David A. Steinberg, CEO of Zeta Global Holdings, at the New York Stock Exchange.
Source: NYSE
Measuring the strength of the expanding US economy is no easy task, so one firm is sending artificial intelligence to do the job.
The Zeta Economic Index, which launched Monday, uses generative AI to analyze what its developers call “trillions of behavioral signals,” mostly focused on consumer activity, to provide broad health insights. Growth can be achieved both on level and a separate measure on stability.
At its core, the index will assess online and offline activity across eight categories, aiming to provide a comprehensive look at standard economic data points such as unemployment and retail sales as high-frequency information for the AI age. Added with
“The algorithm is looking at traditional economic indicators that you normally see. But then within our proprietary algorithm, we're digesting behavioral data and transactional data from 240 million Americans, which no one else has. is,” said David Steinberg, co. – Founder, Chairman and CEO of Zeta Global.
“So instead of looking at the data in the rearview mirror like everybody else, we're trying to project it in advance to give a 30-day advance snapshot of where the economy is going,” he added. “
The eight verticals the economic index uses include automotive activity, dining and entertainment, financial services such as credit line extensions, health care, retail sales, technology and travel.
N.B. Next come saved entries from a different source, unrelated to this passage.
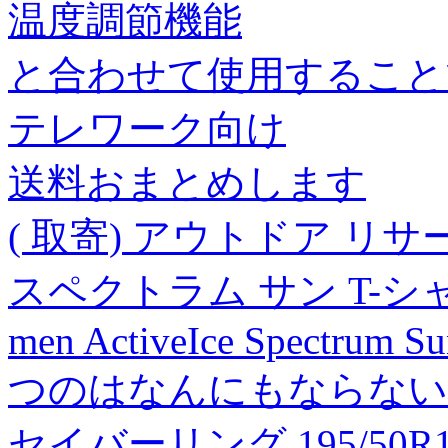
温度調節機能
と合わせて使用すること
テレワーク向け
送料おまとめします
( 取寄) アウトドア リ
スペクトラム サン T-シャツ -
men ActiveIce Spectrum Su
つのはなんにもならない
セイバーリング 195/50R1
To measure stability, the index will measure consumers' ability to handle an acceleration in the economy.
Taken together, the goal is to provide a much broader measure of gross domestic product and growth than similar measures.
In June, there was good news on both measures, with an economic score of 66 and a stability index of 66.1. Respectively, the two readings correspond to “active” and “stable” regarding the health of the economy.
“It's really a more comprehensive way of forecasting the economy because you're not only taking current economic indicators around GDP, employment, all the different reporting that comes down to different vertical sales, you're layering on top of that. are,” Steinberg said.
“We're really looking at what they're actually spending. We're looking at what they're actually reading and researching,” he added. “We're looking at all that information, which allows us to make better predictions.”